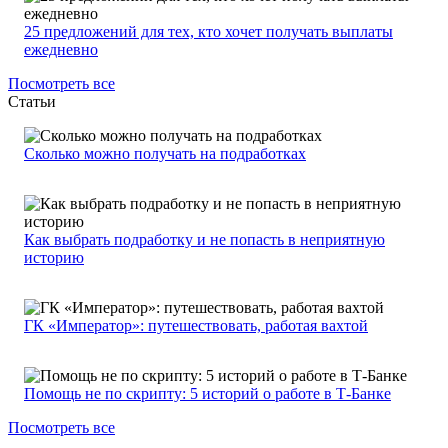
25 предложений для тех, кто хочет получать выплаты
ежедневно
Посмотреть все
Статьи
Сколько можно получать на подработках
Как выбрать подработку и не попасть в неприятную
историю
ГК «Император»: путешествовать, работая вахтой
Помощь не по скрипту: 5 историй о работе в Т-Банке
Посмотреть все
□ □ □ □
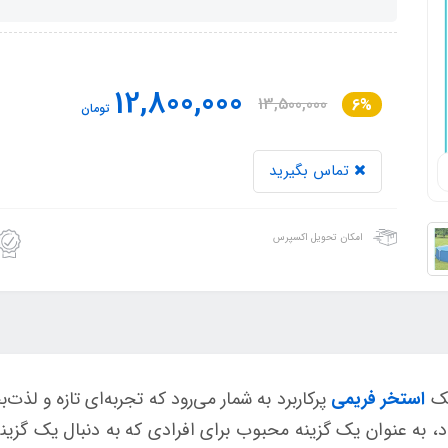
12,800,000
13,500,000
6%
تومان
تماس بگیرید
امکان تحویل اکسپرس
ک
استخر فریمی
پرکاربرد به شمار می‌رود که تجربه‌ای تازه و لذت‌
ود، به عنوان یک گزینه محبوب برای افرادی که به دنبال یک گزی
□ □ □ □
▶ [Exercise]: In the listing above, find each line with "получать" and copy it.

▶ [Answer space]:
25 предложений для тех, кто хочет получать выплаты
Сколько можно получать на подработках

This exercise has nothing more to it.